A couple of years ago I worked on a TrackBack Validator which identified and rejected TrackBacks posted on your blog from sites that didn’t actually link to your blog.
In our 2006 tech report on the subject (co-authored by my advisor and a number of undergrads in his computer security class), we speculated that—given sufficiently widespread use of inbound-link validation—spammers would be forced to either (a) close up shop, moving on to some other exploitable technology, or (b) start actually linking to their victims. To wit:
Spammers who wish to overcome our mechanism are forced to indefinitely maintain reciprocal links from their own web sites, effectively increasing their necessary investment of time and resources. Furthermore, the spammer’s site, by linking to its victims, will actually benefit the victims’ search engine rankings by sharing part of the spammer’s ranking with each of its victims. Best of all, if the spammer is effectively publishing a list of its victims, that list would provide compelling evidence that could be used against the spammer in legal proceedings.

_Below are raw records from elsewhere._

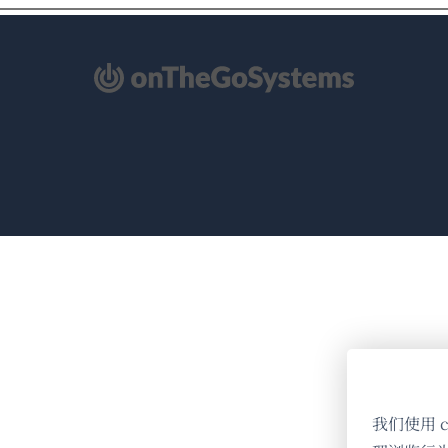
（在
新
窗
口
中
打
开）
我们使用 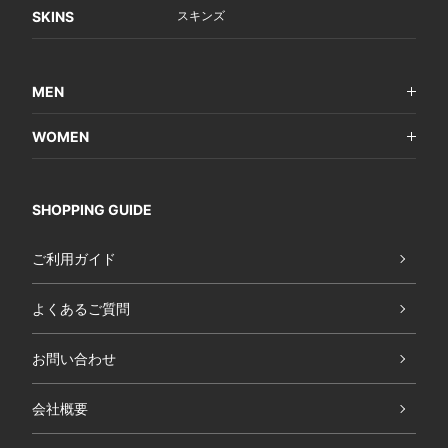
SKINS
スキンズ
MEN
WOMEN
SHOPPING GUIDE
ご利用ガイド
よくあるご質問
お問い合わせ
会社概要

In the limit, we are effectively pushing spammers to run “legitimate” weblogs. If spammers’ weblogs are following the TrackBack protocol correctly and are legitimately providing reciprocal links, then we face a more fundamental question: is such a TrackBack message actually spam? If a “real” blog is linking to the victim, regardless of any spam-like content it might contain, then the TrackBack the victim receives could well be defined as “legitimate.” At that point, the issue is not one of spam vs. non-spam, but rather one of relevance.
Well, we were right and not right. I just received some TrackBack spam (probably not coincidentally, on a blog post about trackback spam) that fooled the Validator and yet can’t really be considered to be legitimate.

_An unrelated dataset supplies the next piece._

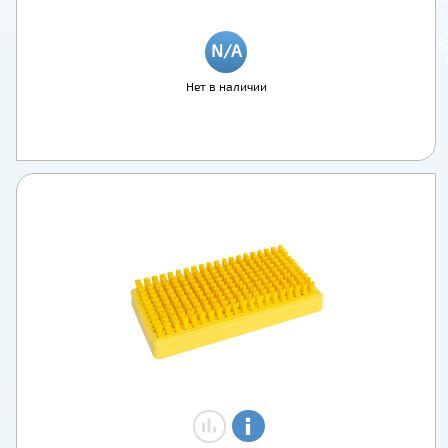
Нет в наличии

The inbound link is included, but hidden from the user with CSS tricks! Here’s an excerpt of the source of the page:
<style type="text/css" media="screen">
.trackback { position:absolute; top:0px; left:0px; visibility:hidden; }
</style>
<div>
<div class="trackback">
[...]
<p>
[...] far out site now comment this synopsis
<a href='http://dsandler.org/wp/archives/2005/11/14/trackback-spammers-upping-the-ante'>http://dsandler.org/wp/archives/2005/11/14/trackback-spammers-upping-the-ante</a>
and give comments [...]
</p>
As you can see, all the inbound links are surrounded with irrelevant content, but what’s more, they’re children of the <div class="trackback"> and hence invisible to readers. In our paper we point to readers as one of two “last resorts” to help weed out irrelevant but otherwise Validated TrackBacks; obviously they won’t be able to help here. (The other technique, which would still work in this case, is the same sort of statistical classification currently used for email; see §5 of the TR for details.)

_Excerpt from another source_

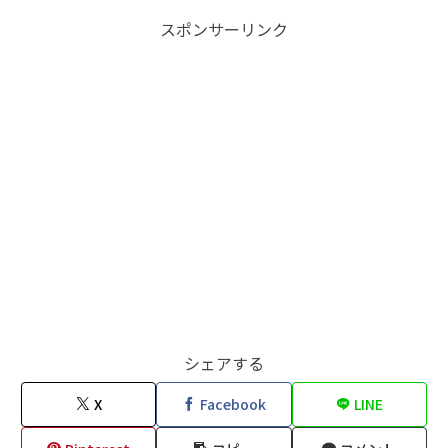
スポンサーリンク
シェアする
X
Facebook
LINE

In the end, this “break” of the Validator may not yield much for this spammer aside from the satisfaction of successfully defacing my blog. Google has been known to apply a PageRank penalty to websites with large regions of hidden text, so the currency gained by inbound links may very well be more than offset. What’s more, like most modern blogs and CMSes, dsandler.org applies rel="nofollow" to any links found in comments or TrackBacks, so the spammer gets zero Google-juice in this situation.
But since spam is so cheap, the spammer probably doesn’t care. That’s why the Validator was so important: it proved remarkably effective at reducing the “collateral damage” of spam, namely, blog defacement. In order to continue to be effective against this sort of attack, it would probably need to include some sort of CSS/DOM interpreter.
(Yuck.)
For more on all these icky edge-cases in TrackBack (and other forms of Web) spam, read the report. (It’s just a six-pager.)